• _Brief_
Every entry, start to finish, should be printed verbatim without pictures.

====== Data supplied

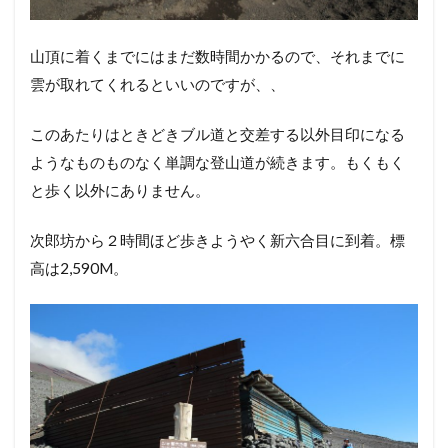
山頂に着くまでにはまだ数時間かかるので、それまでに
雲が取れてくれるといいのですが、、
このあたりはときどきブル道と交差する以外目印になる
ようなものものなく単調な登山道が続きます。もくもく
と歩く以外にありません。
次郎坊から２時間ほど歩きようやく新六合目に到着。標
高は2,590M。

============

• _Your response_
山頂に着くまでにはまだ数時間かかるので、それまでに
雲が取れてくれるといいのですが、、
このあたりはときどきブル道と交差する以外目印になる
ようなものものなく単調な登山道が続きます。もくもく
と歩く以外にありません。
次郎坊から２時間ほど歩きようやく新六合目に到着。標
高は2,590M。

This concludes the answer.